I am a Research Associate in the Biostatistics department at the Johns Hopkins Bloomberg School of Public Health. I work at the intersection of computer science and genomics, especially genomics as it relates to second-generation DNA sequencing (See: 1, 2). Second-generation DNA sequencing instruments are improving rapidly and are now capable of sequencing hundreds of billions of nucleotides of data, enough to cover the human genome hundreds of times over, in about a week for a few thousand dollars (see 1, 2). Consequently, sequencing is now a common tool in the study of molecular biology, genetics, and human disease.

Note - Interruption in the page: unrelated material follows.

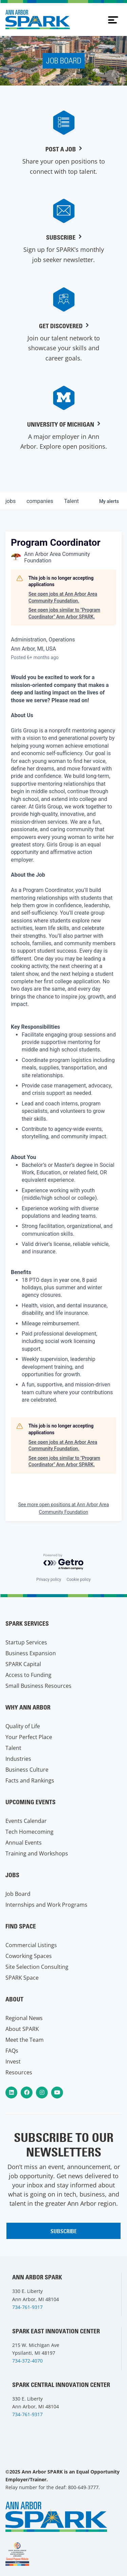  I want to click on Why Ann Arbor [menuitem], so click(27, 1707).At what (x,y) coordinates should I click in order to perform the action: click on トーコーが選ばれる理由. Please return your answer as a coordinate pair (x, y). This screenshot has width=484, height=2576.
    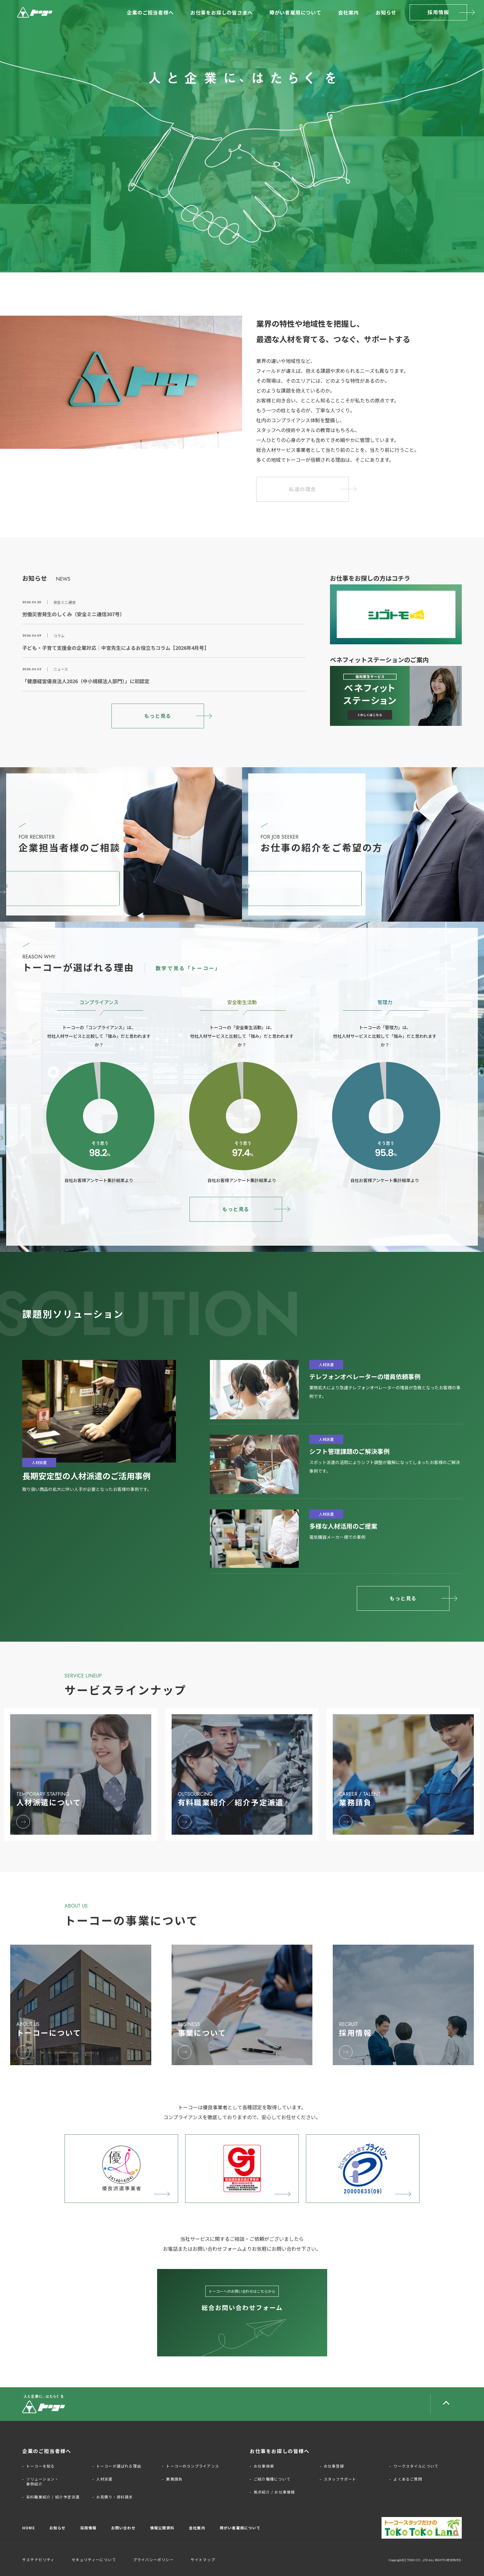
    Looking at the image, I should click on (118, 2466).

But with these developments comes a problem: growth in per-sequencer throughput, currently increasing at about 4-fold per year, is outpacing growth in computer speed. As the throughput gap widens over time, the crucial research bottlenecks are increasingly computational: computing, storage, labor, power (see 1, 2). My goal is to address these computational problems using approaches from computer science, including from text indexing, approximate string matching, and data-intensive computing.
At Johns Hopkins, I collaborate with biologists, biostatisticians, and other computer scientists to develop efficient methods for analyzing second-generation sequencing data.
I defended my Ph.D. at the
University of Maryland
Department of Computer Science
in February 2012 and officially graduate in May.
My Ph.D. advisor is
Steven L. Salzberg.
I also received an M.Sc. from
University of Maryland in 2009, co-advised by
Mihai Pop and
Steven L. Salzberg.
As a graduate student, I leveraged my background in high-performance
software and hardware into research toward high-performance solutions
for contemporary genome-sequence analysis problems, especially the
short read alignment problem. For my
Master's thesis,
I wrote and
released an extremely efficient short read aligner,
Bowtie,
in collaboration with fellow CBCB graduate student
Cole Trapnell and others. I
also explored ways of adapting Bowtie and other algorithms to a
cloud computing environment. That work culminated in
Crossbow,
a scalable software pipeline for whole genome resequencing analysis
capable of running automatically on clusters rented from the
Amazon AWS cloud computing service.
Crossbow was created in collaboration with fellow student
Mike Schatz
and others.
I received my B.A. in Computer Science from Columbia University in June 2003. I then worked full-time for more than 4 years at Reservoir Labs, a small Computer Science R&D consulting firm in New York. While there I worked for a diverse set of clients contributing expertise in high-performance software and compilers.